CSCs provide tumors with enhanced resistance to anti-cancer therapies and are considered to be responsible for the eventual recovery and regrowth of tumors after treatment. They are also considered to be resistant to apoptosis, resulting in tumors refractory to conventional cancer treatment. An agent with the capability of targeting CSCs, such as the virus generated in Dr. Farassati's lab, therefore will be a highly attractive tool for cancer therapy. This virus is called as Signal-Smart 2 or SS2 virus. His therapeutic virus developed by Dr. Farassati and his collaborators is a mutant version of HSV-1. The mutant showed specificity and potency against CD133+ cells in models of hepatocellular carcinoma, colorectal cancer and melanoma resulting in cancer cells' loss of viability and invasiveness and in-vivo tumor growth. The virus showed robust inhibition of tumor growth in both preventive and therapeutic in-vivo mouse models.
A series of major human cancer fall within target range for this strategy including: hepatocellular carcinoma, colorectal cancer, melanoma, brain tumors and pancreatic cancer.
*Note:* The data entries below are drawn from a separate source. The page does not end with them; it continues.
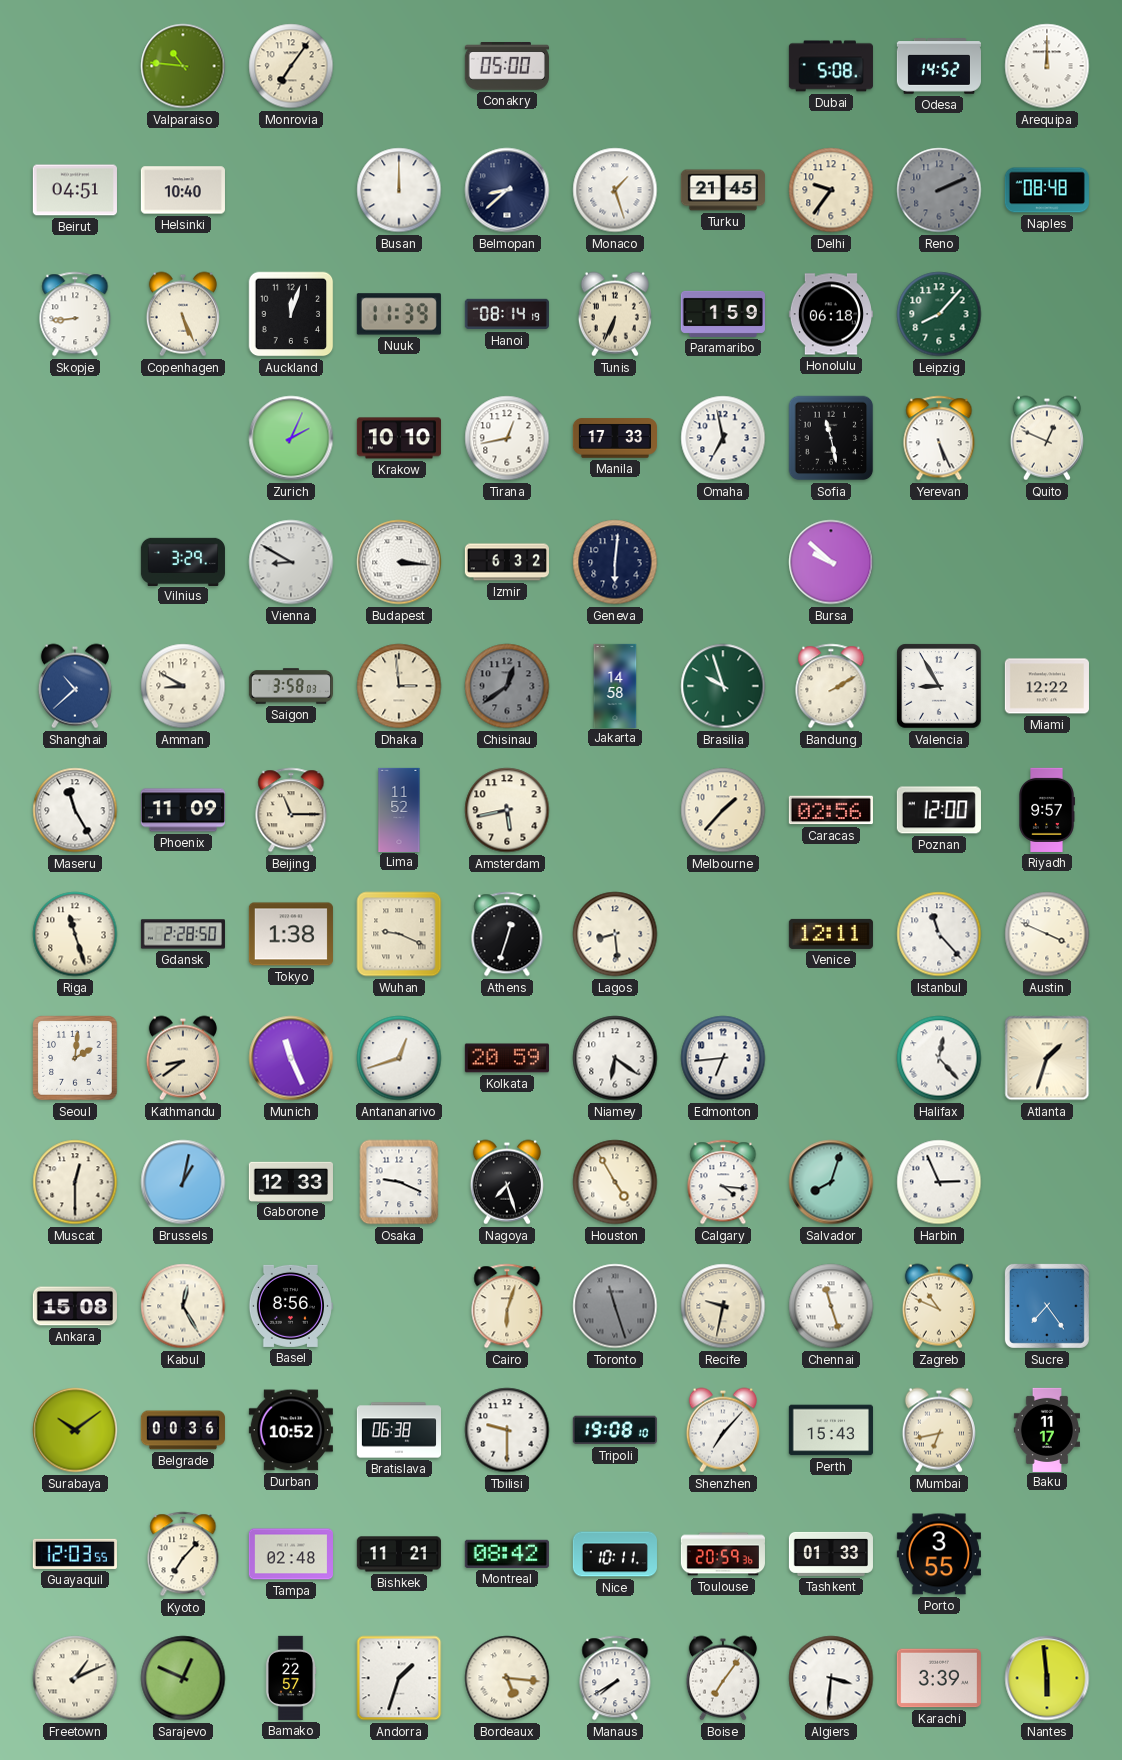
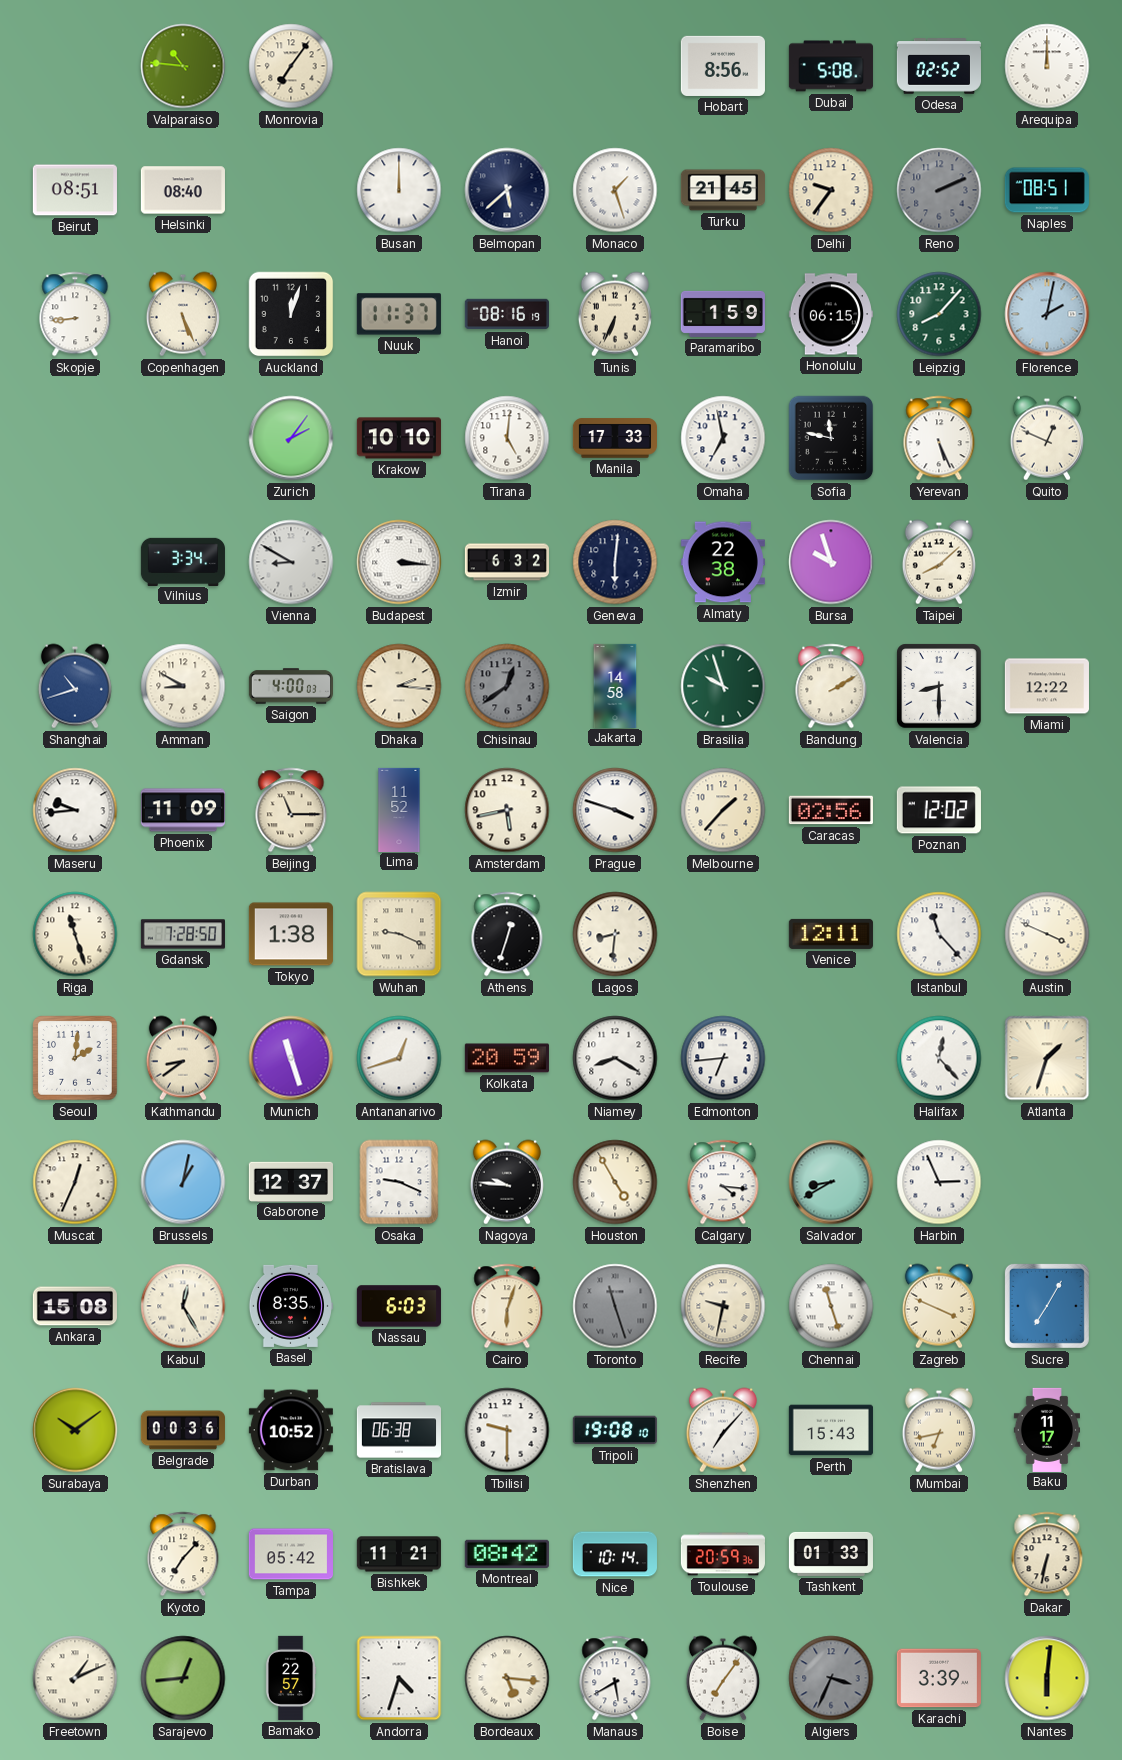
Conakry: 05:00 -> none
Hobart: none -> 8:56
Odesa: 14:52 -> 02:52
Beirut: 04:51 -> 08:51
Helsinki: 10:40 -> 08:40
Belmopan: 8:38 -> 5:38
Naples: 08:48 -> 08:51
Nuuk: 11:39 -> 11:37
Hanoi: 08:14 -> 08:16
Honolulu: 06:18 -> 06:15
Florence: none -> 2:02
Zurich: 2:04 -> 2:06
Tirana: 12:43 -> 5:01
Sofia: 11:28 -> 11:47
Vilnius: 3:29 -> 3:34
Almaty: none -> 22:38
Bursa: 9:52 -> 9:57
Taipei: none -> 8:08
Shanghai: 10:38 -> 10:42
Saigon: 3:58 -> 4:00
Dhaka: 2:59 -> 2:16
Valencia: 8:55 -> 8:30
Maseru: 11:25 -> 9:44
Prague: none -> 3:48
Poznan: 12:00 -> 12:02
Riyadh: 9:57 -> none
Gdansk: 2:28 -> 7:28
Lagos: 8:29 -> 8:31
Munich: 11:26 -> 11:27
Niamey: 6:21 -> 8:20
Muscat: 12:30 -> 12:34
Gaborone: 12:33 -> 12:37
Nagoya: 7:27 -> 9:46
Salvador: 8:03 -> 8:40
Basel: 8:56 -> 8:35
Nassau: none -> 6:03
Zagreb: 10:49 -> 3:49
Sucre: 7:24 -> 7:05
Guayaquil: 12:03 -> none
Tampa: 02:48 -> 05:42
Nice: 10:11 -> 10:14
Porto: 3:55 -> none
Dakar: none -> 6:32
Sarajevo: 12:49 -> 12:44
Andorra: 1:33 -> 4:33
Manaus: 7:40 -> 5:40
Algiers: 3:31 -> 3:34
Algiers dial: white -> grey
Nantes: 5:59 -> 6:01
Testing showed that cancers with a higher fraction of CD133+ cells were significantly more permissive to the SS2 virus as compared with cells with lower percentage of CD133+ subpopulation. Parental HSV-1, in comparison, lacked the capability to differentiate between high and low CD133+ cells and caused comparable infection in both.
Non-CD133+ expressing cell, such as majority of normal cells, were largely unaffected by SS2 while high-CD133+ expressing cancerous cells experienced significant loss of viability, invasiveness and proliferative ability 3 - 6 days post-infection with SS2.
Dr. Farassati has developed the first-ever method of targeting and inhibiting the CD133+ marker of cancer stem cells - a relatively well-validated, high-potential target in cancer therapy that has been unexploited to date because no targeting methods existed prior to this development - using transcriptionally targeted HSV-1 virus.
CD133+ is over expressed in a multitude of cancers, making it an extremely compelling and novel target. Dr. Farassati's method of targeting CD133+ is both highly specific and highly lethal to CD133+ expressing CSCs.
Other relevant cancers include glioblastomas, medulloblastomas, prostate, and peripheral nerve sheath tumors.